The next step is autonomy. Drones and ground robots no longer require one-on-one human operators. In November, the U.S. Marine Corps posted a video of its troops training with quadcopter drones manufactured by U.S.-based Orterion. The company says the drone runs software that “applies real-time AI to enable soldiers to deploy swarms that act as a single unit.”
“For a four-person team covering a 20km front line in Ukraine, there is only so much we can control using FPV and robotics. [So] Elements of autonomous response will also be necessary. ” Ukraine recently approved the battlefield deployment of semi-autonomous tracked robot Krampus, an armed unmanned ground vehicle (UGV).
A degree of autonomy is also important for navigation in the face of electronic warfare jamming that can paralyze direct radio control by the operator. German startup ARX Robotics is deploying UGVs in Ukraine that can navigate to the next waypoint while avoiding collisions even when communication is not possible, said David Roberts, chief executive of ARX UK.
In the skies, the UK is investing around £2 billion a year in the Global Fighter Plan, with plans to build a sixth-generation fighter with an “optional crew” by 2042 in collaboration with Japan and Italy. The plan would work with so-called “loyal wingmen,” unmanned aircraft already being developed to fly alongside manned aircraft.
Beneath that wave, autonomous submarines such as Anduril's Ghost Shark, recently sold to Australia, and submarine-detecting underwater robots such as Hellsing's SG-1 Fathom are rapidly becoming a reality.
These durable drones, or “gliders,” move by varying their buoyancy and have been around for decades. However, Hellsing has equipped its system with an AI called . lulato classify the acoustic characteristics of ships and submarines.
But as autonomy expands, ethical and legal issues deepen.

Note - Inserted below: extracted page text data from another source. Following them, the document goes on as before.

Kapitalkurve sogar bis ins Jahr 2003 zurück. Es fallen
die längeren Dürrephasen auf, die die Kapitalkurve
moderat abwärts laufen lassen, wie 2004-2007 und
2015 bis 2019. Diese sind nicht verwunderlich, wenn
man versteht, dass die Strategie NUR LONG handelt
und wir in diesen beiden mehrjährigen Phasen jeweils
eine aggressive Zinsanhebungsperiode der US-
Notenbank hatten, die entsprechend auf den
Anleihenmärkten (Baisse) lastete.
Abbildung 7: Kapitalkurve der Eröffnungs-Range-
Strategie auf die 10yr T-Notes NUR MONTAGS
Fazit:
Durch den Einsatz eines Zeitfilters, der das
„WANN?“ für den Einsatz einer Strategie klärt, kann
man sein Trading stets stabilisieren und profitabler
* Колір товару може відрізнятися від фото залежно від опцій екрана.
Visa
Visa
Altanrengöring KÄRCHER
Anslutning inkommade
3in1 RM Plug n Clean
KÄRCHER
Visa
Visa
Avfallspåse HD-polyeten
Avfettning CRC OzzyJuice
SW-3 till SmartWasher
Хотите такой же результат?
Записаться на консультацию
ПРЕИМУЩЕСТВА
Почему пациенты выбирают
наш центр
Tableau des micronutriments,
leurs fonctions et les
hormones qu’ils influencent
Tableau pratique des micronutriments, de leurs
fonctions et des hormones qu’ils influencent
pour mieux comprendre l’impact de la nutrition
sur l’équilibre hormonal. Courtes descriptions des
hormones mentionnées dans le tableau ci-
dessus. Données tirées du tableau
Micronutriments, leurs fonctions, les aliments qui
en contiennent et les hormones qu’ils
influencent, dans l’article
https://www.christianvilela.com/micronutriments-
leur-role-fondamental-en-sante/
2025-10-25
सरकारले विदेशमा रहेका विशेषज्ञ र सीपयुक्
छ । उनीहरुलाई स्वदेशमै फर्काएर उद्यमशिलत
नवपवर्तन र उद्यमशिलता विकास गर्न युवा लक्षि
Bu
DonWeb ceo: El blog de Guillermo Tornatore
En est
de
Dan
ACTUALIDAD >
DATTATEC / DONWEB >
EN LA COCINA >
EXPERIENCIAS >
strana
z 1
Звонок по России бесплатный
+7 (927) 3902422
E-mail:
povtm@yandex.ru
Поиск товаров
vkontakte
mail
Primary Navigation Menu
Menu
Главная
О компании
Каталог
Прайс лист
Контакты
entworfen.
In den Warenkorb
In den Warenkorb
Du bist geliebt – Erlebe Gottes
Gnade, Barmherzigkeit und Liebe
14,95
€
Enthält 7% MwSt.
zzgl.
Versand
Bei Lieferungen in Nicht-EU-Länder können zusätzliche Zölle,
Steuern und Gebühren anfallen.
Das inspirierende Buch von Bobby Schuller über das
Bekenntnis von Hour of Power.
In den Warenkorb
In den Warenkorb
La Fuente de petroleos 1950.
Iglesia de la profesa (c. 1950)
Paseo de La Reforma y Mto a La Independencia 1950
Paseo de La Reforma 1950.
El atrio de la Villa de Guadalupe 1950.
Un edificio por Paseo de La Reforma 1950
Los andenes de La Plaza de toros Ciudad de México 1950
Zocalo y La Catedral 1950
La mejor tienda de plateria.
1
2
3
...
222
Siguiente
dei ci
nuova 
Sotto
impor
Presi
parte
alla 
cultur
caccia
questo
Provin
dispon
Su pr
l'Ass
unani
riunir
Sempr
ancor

Can machines really distinguish between combatants and civilians, or can they grasp the moral weight of so-called collateral damage?
“Given that humans are ultimately responsible for ensuring compliance with international humanitarian law, it is important to maintain human judgment in context,” warns Jessica Dorsey of Utrecht University. She warns that AI systems have the potential to compress complex moral and legal judgments into “algorithmic models.”

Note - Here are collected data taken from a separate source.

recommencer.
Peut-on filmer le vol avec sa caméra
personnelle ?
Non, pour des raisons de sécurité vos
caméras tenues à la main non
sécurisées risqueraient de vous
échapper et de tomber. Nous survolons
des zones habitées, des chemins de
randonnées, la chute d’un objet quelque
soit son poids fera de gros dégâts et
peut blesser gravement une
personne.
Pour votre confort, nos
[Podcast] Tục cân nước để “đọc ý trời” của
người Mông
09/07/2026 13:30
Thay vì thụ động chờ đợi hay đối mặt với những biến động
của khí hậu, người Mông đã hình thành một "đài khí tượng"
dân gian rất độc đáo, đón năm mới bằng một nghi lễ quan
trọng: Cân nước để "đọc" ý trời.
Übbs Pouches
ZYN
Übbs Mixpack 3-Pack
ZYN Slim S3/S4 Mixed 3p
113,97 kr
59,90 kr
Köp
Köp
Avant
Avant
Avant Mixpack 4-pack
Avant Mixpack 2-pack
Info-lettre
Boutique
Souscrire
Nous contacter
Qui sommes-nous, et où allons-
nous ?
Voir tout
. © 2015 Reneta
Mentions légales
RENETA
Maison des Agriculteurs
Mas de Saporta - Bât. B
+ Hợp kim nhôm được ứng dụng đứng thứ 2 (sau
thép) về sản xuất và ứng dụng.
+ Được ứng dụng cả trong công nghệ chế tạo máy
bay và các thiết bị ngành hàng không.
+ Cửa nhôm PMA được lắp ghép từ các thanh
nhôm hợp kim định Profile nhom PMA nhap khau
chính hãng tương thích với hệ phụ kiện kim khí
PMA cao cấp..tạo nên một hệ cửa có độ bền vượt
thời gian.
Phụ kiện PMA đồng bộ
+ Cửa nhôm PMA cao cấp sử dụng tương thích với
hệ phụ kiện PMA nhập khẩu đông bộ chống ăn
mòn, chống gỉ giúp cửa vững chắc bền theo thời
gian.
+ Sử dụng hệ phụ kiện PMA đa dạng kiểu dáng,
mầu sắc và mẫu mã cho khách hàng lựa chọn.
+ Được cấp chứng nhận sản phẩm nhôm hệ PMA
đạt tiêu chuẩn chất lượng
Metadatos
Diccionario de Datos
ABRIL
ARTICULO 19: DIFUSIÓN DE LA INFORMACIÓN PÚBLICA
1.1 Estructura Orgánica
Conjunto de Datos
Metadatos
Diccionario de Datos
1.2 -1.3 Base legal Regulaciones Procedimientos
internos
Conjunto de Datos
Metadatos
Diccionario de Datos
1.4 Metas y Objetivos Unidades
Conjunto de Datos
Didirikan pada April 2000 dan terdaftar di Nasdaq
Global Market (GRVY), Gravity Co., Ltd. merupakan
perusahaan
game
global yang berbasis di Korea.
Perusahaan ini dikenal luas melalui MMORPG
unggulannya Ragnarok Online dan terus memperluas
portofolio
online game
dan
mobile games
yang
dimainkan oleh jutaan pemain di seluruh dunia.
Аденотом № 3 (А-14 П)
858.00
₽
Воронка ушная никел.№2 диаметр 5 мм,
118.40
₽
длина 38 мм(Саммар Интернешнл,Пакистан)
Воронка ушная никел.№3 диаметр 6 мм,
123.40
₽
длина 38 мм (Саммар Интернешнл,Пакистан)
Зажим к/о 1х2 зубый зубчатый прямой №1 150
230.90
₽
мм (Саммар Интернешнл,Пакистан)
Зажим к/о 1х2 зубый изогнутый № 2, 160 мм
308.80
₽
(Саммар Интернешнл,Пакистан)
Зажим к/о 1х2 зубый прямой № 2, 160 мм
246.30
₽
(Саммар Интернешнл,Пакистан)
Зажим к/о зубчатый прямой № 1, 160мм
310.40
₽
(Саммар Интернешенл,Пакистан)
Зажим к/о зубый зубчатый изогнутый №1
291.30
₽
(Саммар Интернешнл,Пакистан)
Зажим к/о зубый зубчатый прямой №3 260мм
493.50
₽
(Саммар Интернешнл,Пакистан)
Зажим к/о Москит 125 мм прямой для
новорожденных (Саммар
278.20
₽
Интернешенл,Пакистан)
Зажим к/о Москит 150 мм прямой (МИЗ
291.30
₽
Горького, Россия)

Similarly, when machines generate hundreds of potential targets per hour, operators risk “automation bias'' (trusting the system by default) or “action bias'' (feeling forced to act because the system demands it). As Dorsey points out, “The question is not simply whether algorithmic systems are useful, but how they reshape our mental structures and processes of responsible command.”
The extent to which humans delegate decisions to algorithms can be the difference between winning and losing. But this logic could ultimately pose even greater dangers.